(Stored data)
· · · · · · ·

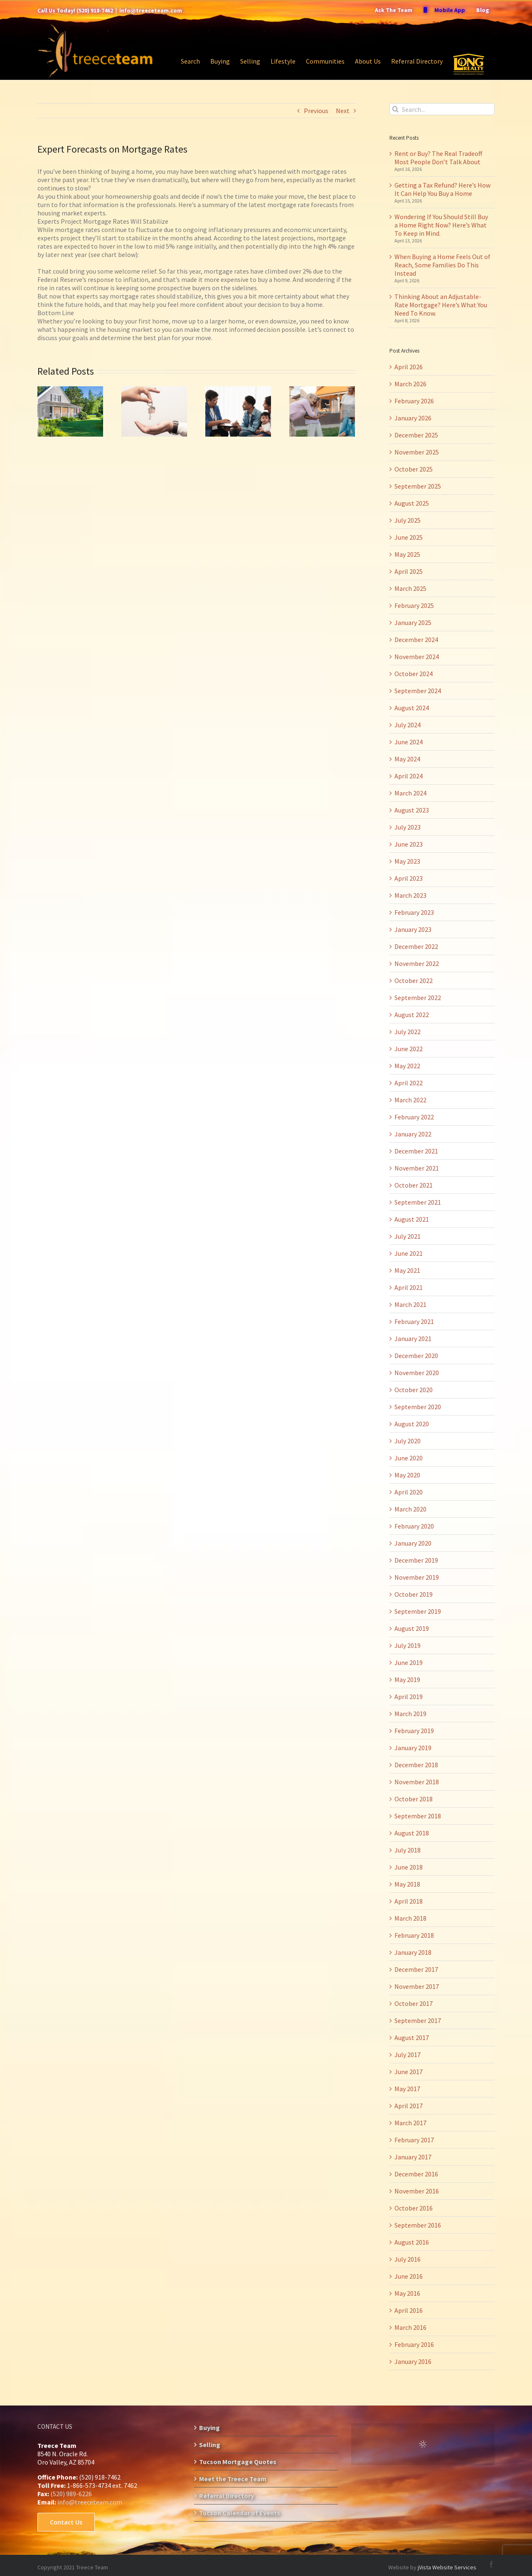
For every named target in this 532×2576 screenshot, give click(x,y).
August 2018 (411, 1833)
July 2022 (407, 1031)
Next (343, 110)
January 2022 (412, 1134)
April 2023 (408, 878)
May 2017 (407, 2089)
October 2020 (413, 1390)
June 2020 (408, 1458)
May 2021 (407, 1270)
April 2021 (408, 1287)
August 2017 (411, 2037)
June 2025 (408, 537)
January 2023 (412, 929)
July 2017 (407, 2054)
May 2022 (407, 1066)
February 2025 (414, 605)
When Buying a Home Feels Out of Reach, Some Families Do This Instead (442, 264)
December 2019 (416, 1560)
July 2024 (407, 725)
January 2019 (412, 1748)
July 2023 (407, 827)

· · · · · · ·

Starting from the line containing "July 2017 (407, 2054)", repeat each line through the end of the entries, exactly.

July 2017 (407, 2054)
May 2022 (407, 1066)
February 2025 (414, 605)
When Buying a Home Feels Out of Reach, Some Families Do This Instead (442, 264)
December 2019 (416, 1560)
July 2024 (407, 725)
January 2019 (412, 1748)
July 2023 (407, 827)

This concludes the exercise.